The number three seeded 2019 squad may be different due to four factors. First, the Hoyas are playing their best soccer of the year on both sides of the ball as reflected in their 5-0 win over Pitt and 5-1 win over a Louisville team that they lost to 1-0 in regular season play. Second, this is a very deep team with a lot of guys like sophomore forward Zach Riviere and midfielders Paul Rothrock, Jack Beer and Dante Polvara among others who are capable of making big plays. Third, this team does a very good job of creating and finishing scoring opportunities. Fourth, they have been very effective at matching the physicality of their opponents while continuing to play with the patience and composure they need to settle into a rhythm.
Washington (17-3-0) – The Huskies have recorded seventeen wins this year for the first time since 1983 and have advanced to the Elite Eight for the second time in the history of the program with the first coming back in 2013. Washington has had trouble in the past finding a balance between big play ability on the offensive side of the ball and solid play on the defensive side of the ball but not this year.

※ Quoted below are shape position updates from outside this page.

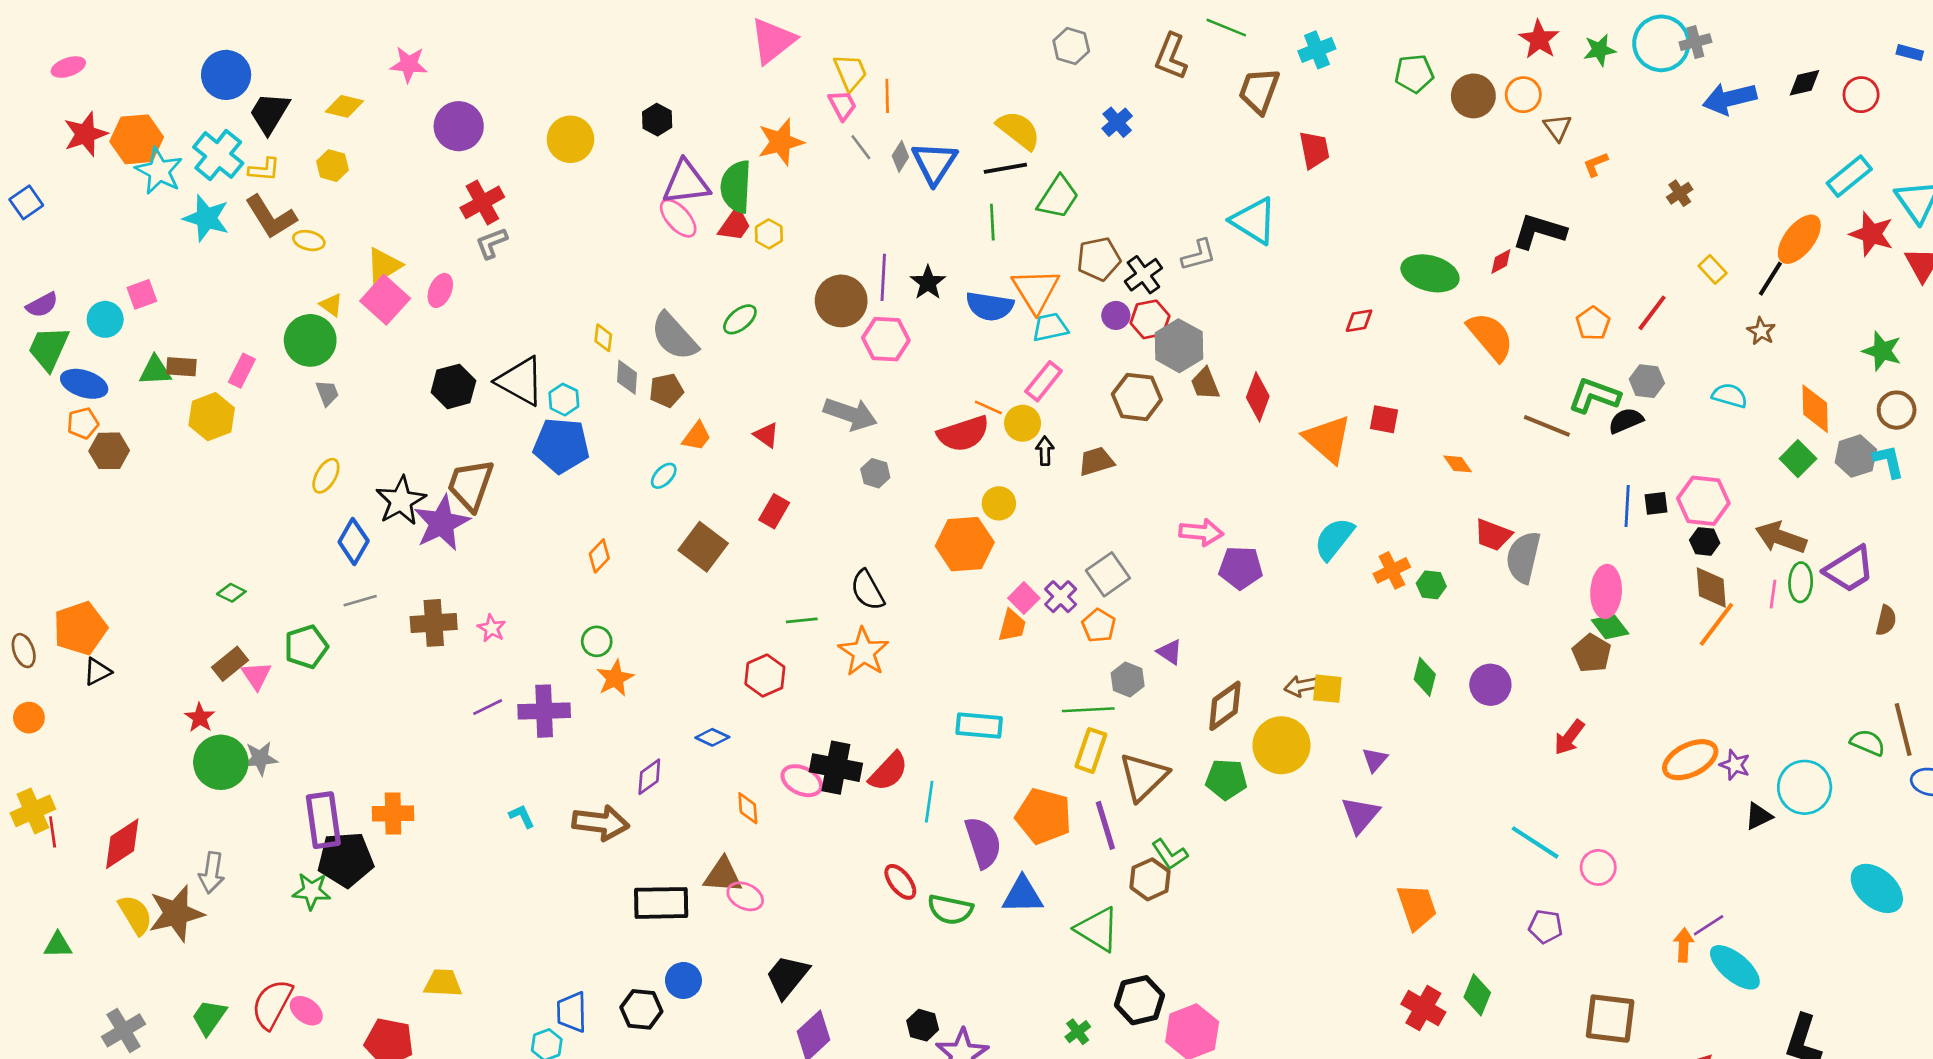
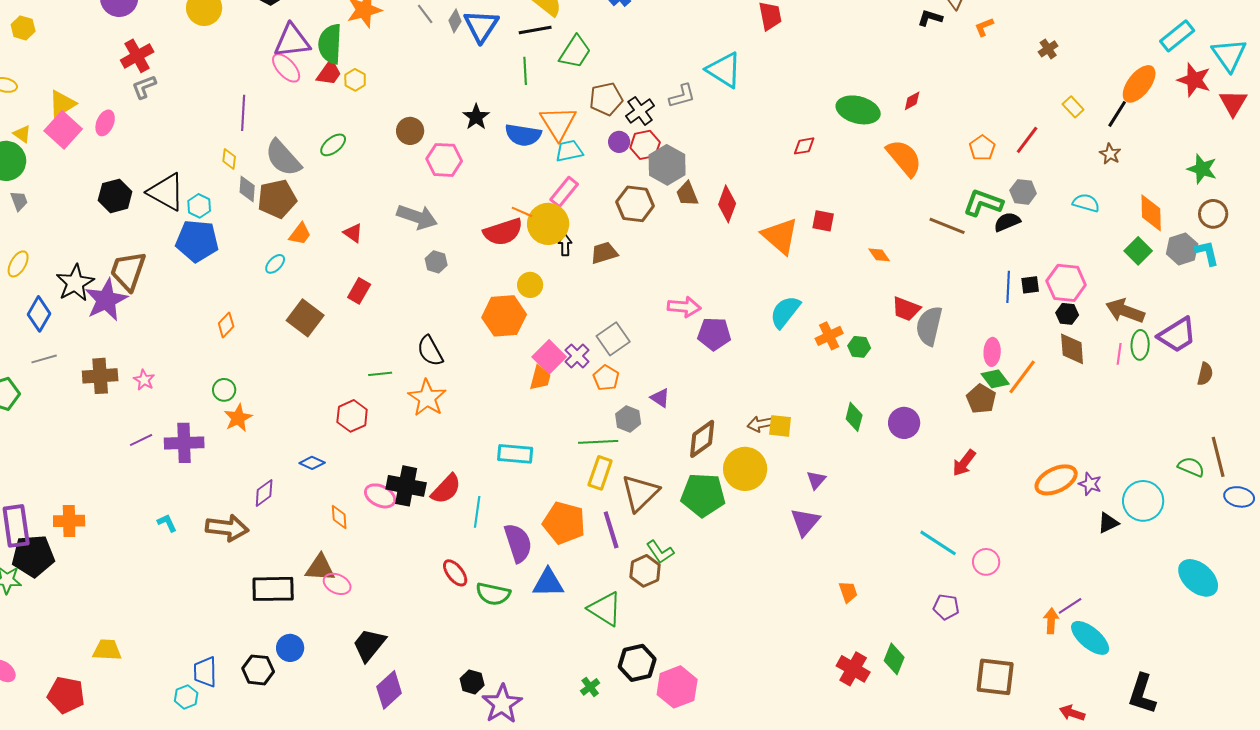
black L-shape: (1539, 231) -> (930, 18), moved, size x0.6
purple line: (883, 277) -> (243, 113), moved
brown circle: (841, 301) -> (410, 131), size x0.7
brown pentagon: (666, 390) -> (277, 199), size x1.5
yellow circle: (1023, 423) -> (548, 224), size x1.5
pink ellipse: (1606, 591) -> (992, 352), size x0.7
pink square: (1024, 598) -> (549, 357), size x1.4
orange line: (1716, 624) -> (1022, 377), moved
green pentagon: (1226, 779) -> (703, 495), size x1.4
orange trapezoid: (1417, 907) -> (848, 592), size x0.6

Their attack led by midfielders Blake Bodily (12g, 6a) Lucas Meek (6g, 7a), Jaret Townsend (6g, 1a) and Dylan Teves (1g, 8a) has produced a total of forty-four goals while a solid defense anchored by backs Ethan Bartlow, Kasey French, Freddy Kleeman and Charlie Ostrem and most recently by freshman goalkeeper Sam Fowler but also at times by redshirt junior Bryce Logan has allowed a total of only twelve.
Washington matches up well with Georgetown so their Elite Eight match with the Hoyas is going to come down to which team is able to get into a rhythm on the offensive side of the ball. Neither team wants to have to fall behind and chase the game.

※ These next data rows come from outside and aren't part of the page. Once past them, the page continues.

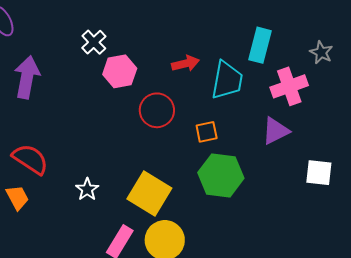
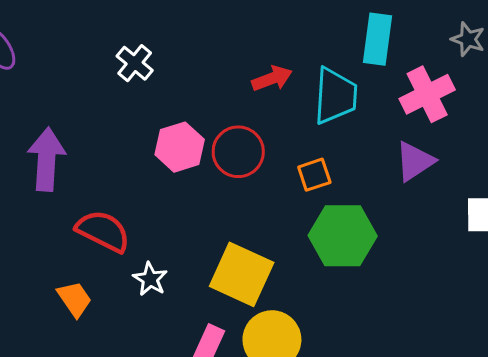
pink hexagon: (120, 71) -> (180, 147), moved
purple arrow: (27, 77) -> (46, 159), moved
red semicircle: (30, 159) -> (103, 231), moved
orange trapezoid: (17, 197) -> (75, 299), moved

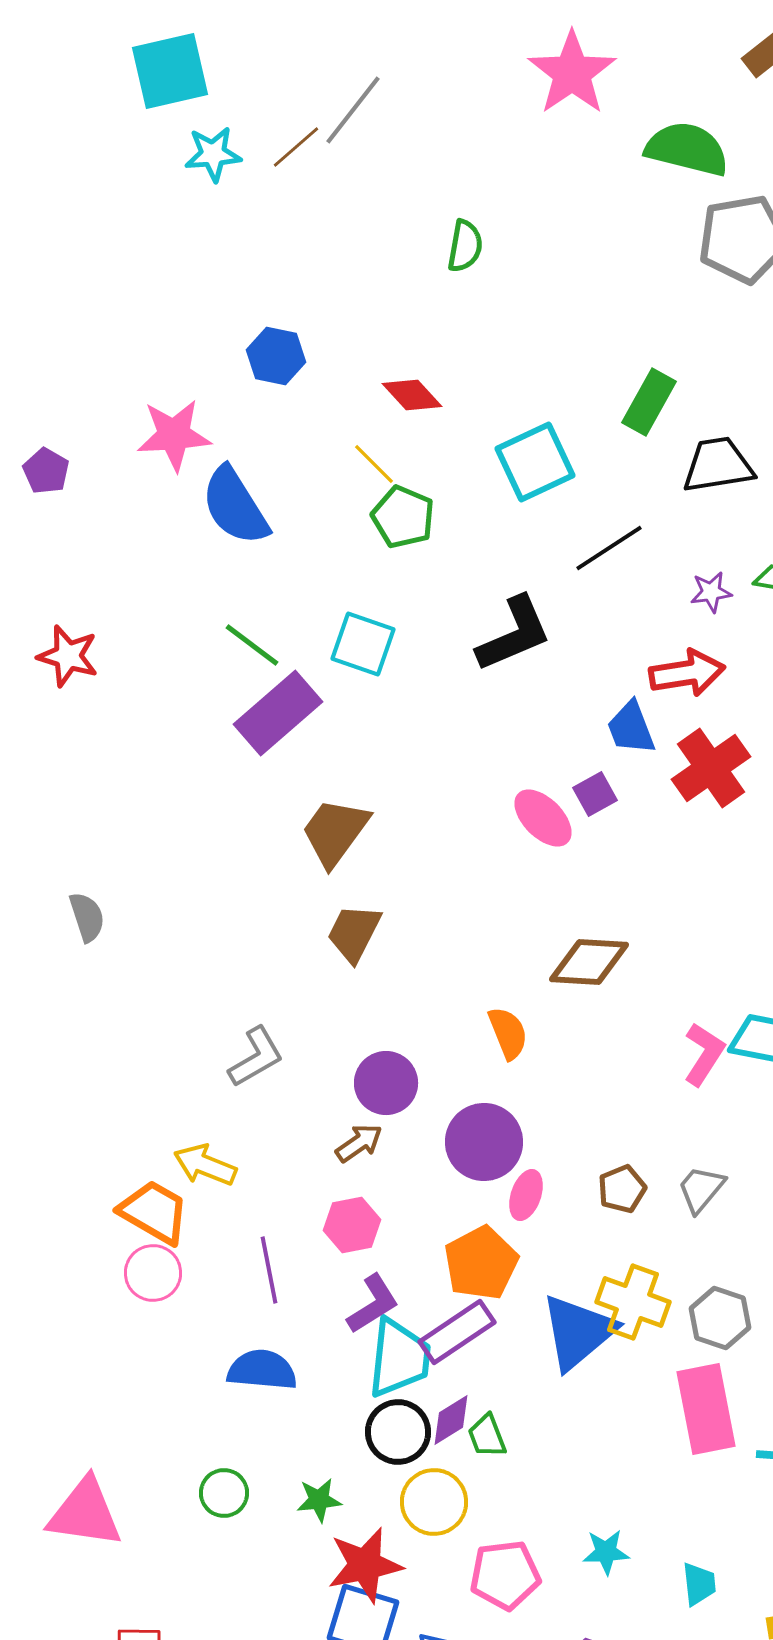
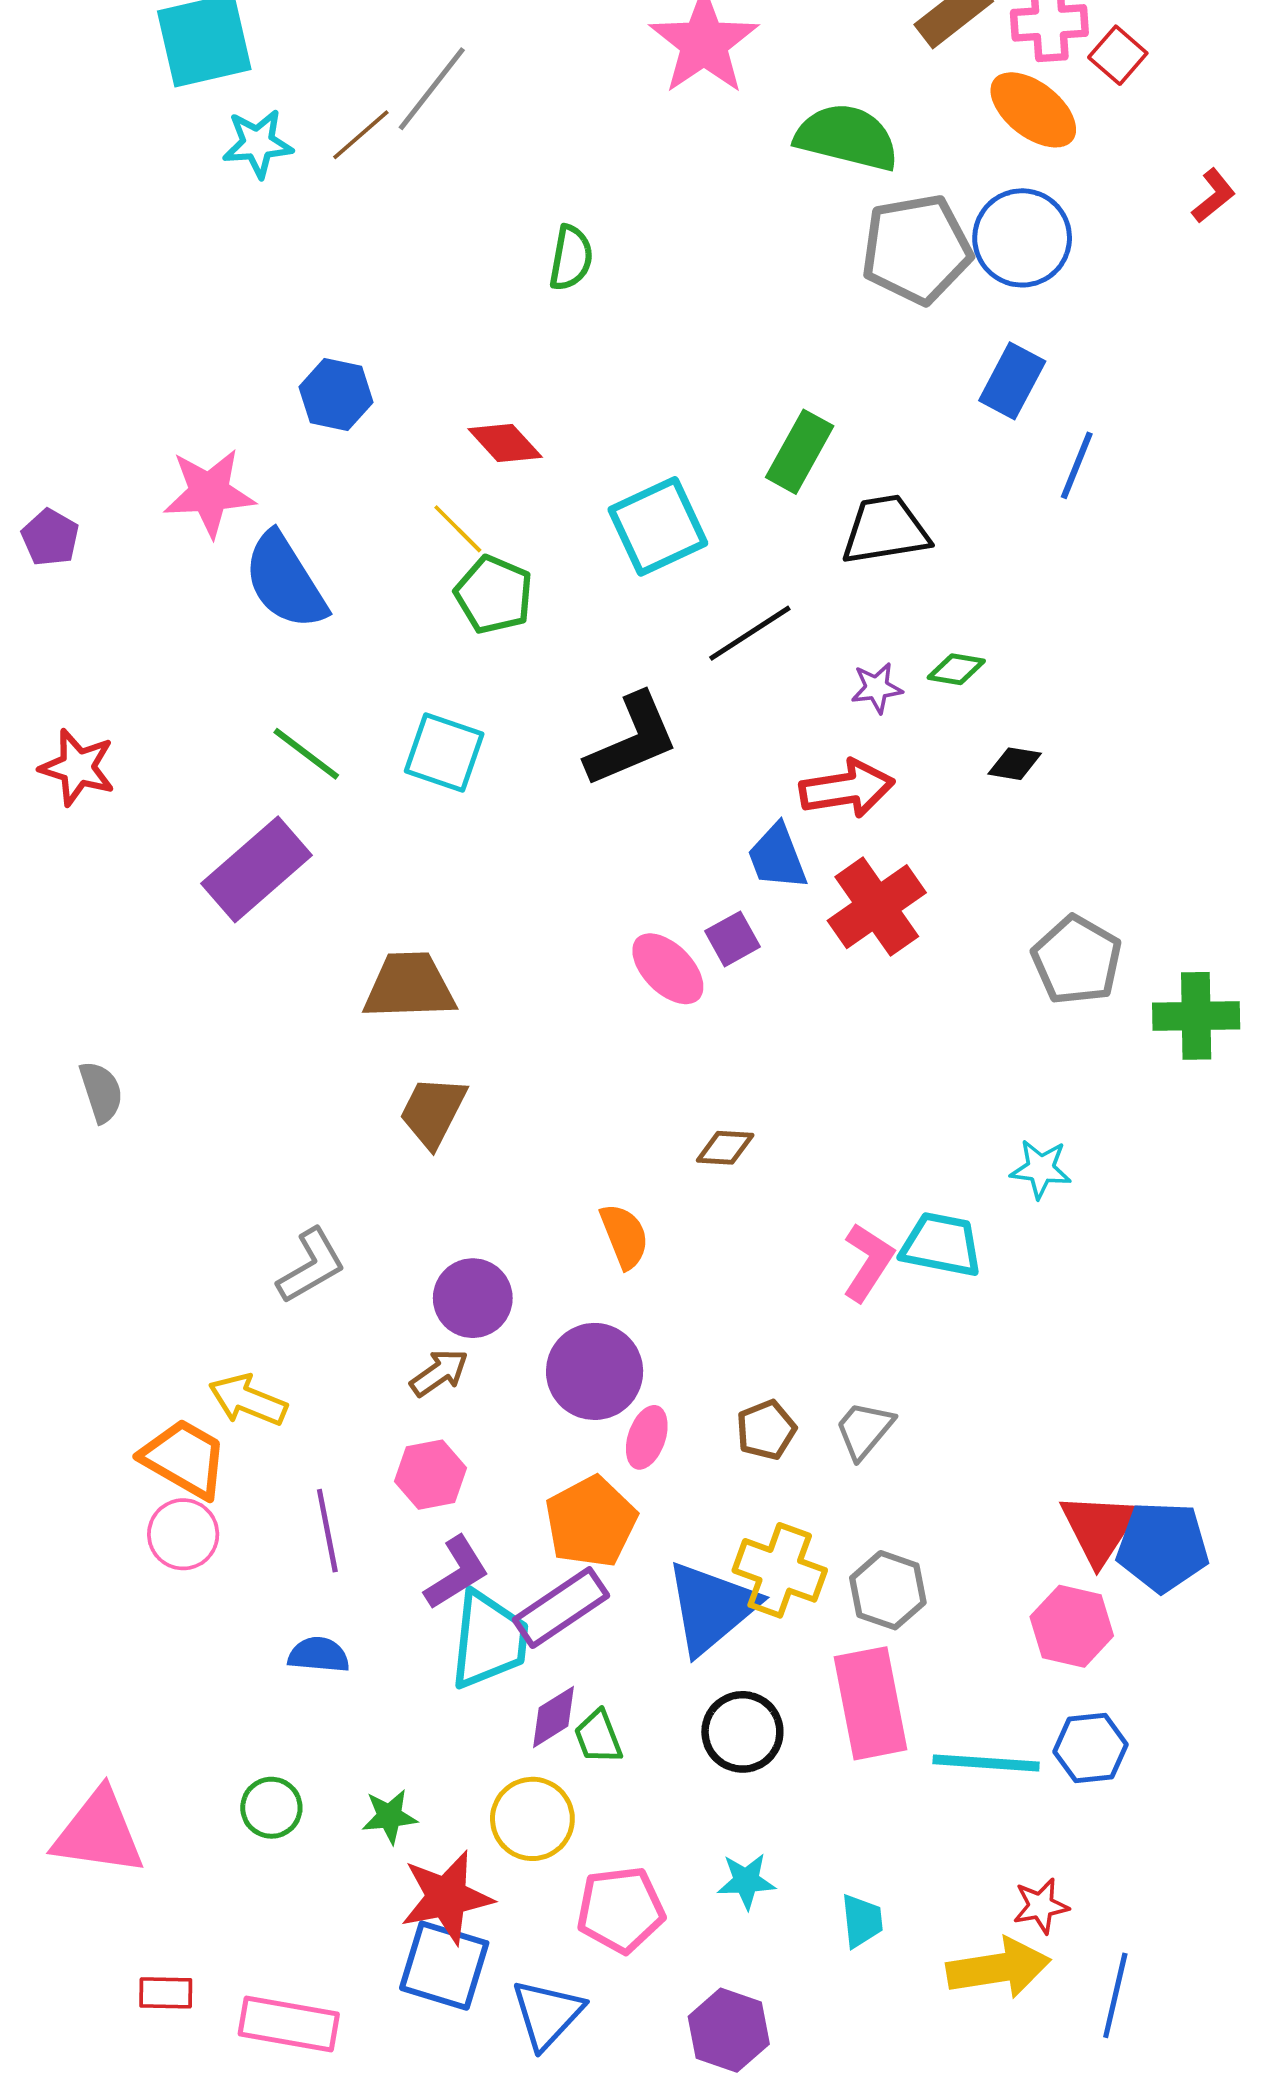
purple rectangle: (278, 713) -> (256, 869), moved
brown trapezoid: (335, 832) -> (409, 986), turned 52
brown diamond: (589, 962) -> (725, 1148), size x0.6
blue semicircle: (262, 1370) -> (319, 1655), size x0.7
black circle: (398, 1432) -> (742, 1732), moved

Stanford (14-2-4) – The Cardinal have advanced to the Elite Eight five years in a row. During that time several of their key wins along the way have been on the road so the fact that they are traveling to face number two seed Clemson is not as big a hurdle as one might think.

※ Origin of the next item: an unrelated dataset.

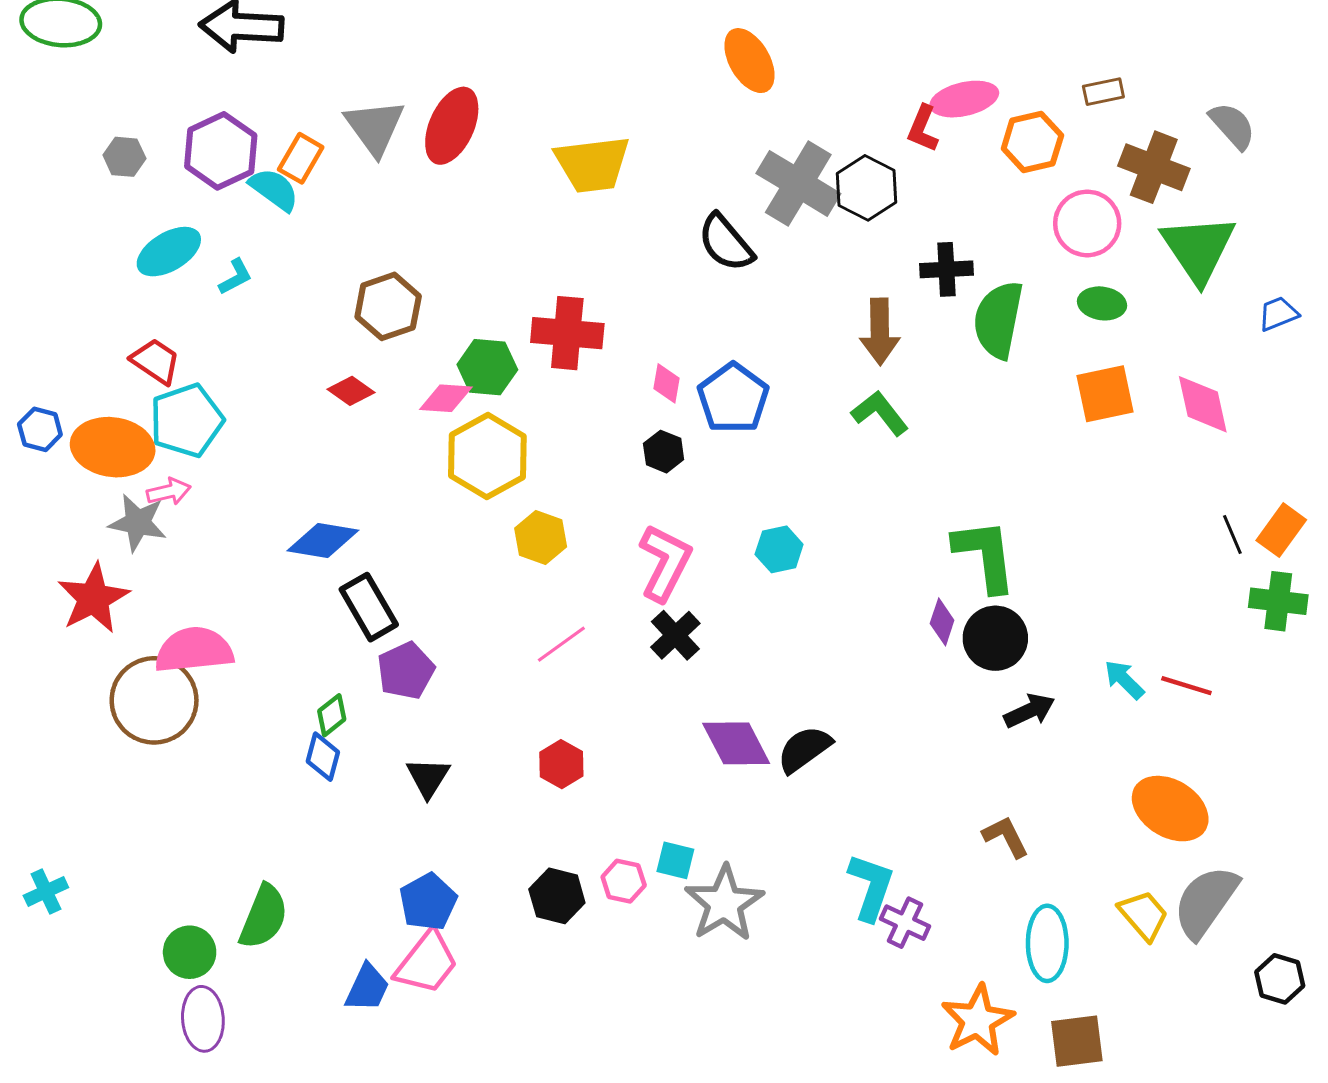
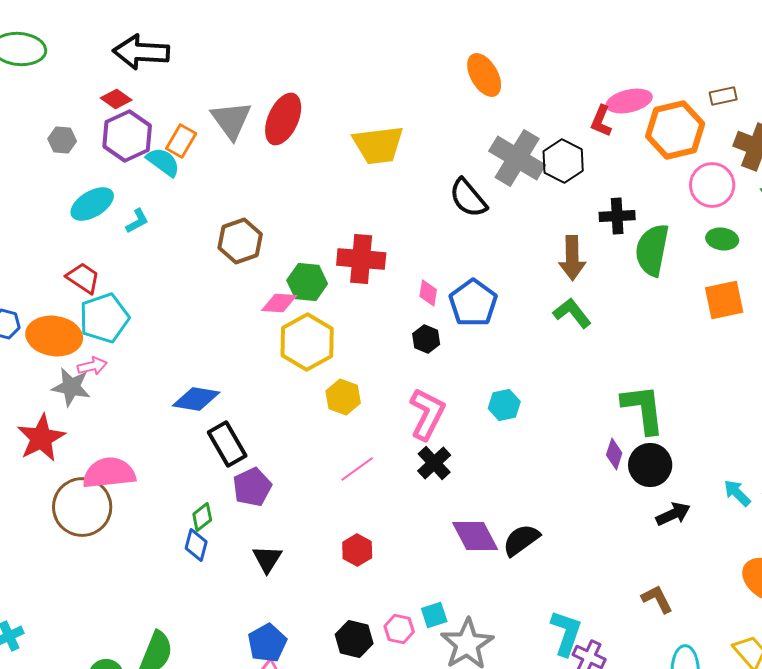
orange hexagon: (1032, 142) -> (675, 130), size x1.4
red diamond: (351, 391) -> (116, 99), moved
cyan square: (675, 860) -> (434, 615), turned -32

Ironically, Stanford’s lone loss in the Elite Eight over the past four years was a contest at home last year in which they were defeated by Akron 3-2. In that contest Stanford uncharacteristically allowed Akron to jump out to a 2-0 lead at halftime. Although Stanford’s play on the defensive side of the ball is their calling card, the Cardinal struggle when they don’t take the game to their opponent.
Stanford can’t allow Clemson to settle into a rhythm and they can’t afford to take their foot off the gas if they hope to leave Historic Riggs Field with a win.
Clemson – Clemson’s two losses this year were to number four seed Wake Forest 3-2 in overtime and number one seed Virginia 3-1 in the championship match of the ACC Tournament. In both of those games Clemson had a 1-0 advantage at halftime but were unable to hold onto it.
This is a very good Clemson team but in order to advance past Stanford in the Elite Eight they will have to put together two complete halves of play including the first and last five minutes of each half. Stanford is as good as any team in the country in prevailing in close contests and will have an edge if the contest should require a penalty kick shootout to determine who advances.
Number two seeded Clemson will need to play with a sense of urgency while maintaining the composure and confidence that helped them advance past Charlotte and Providence in overtime to reach the Elite Eight.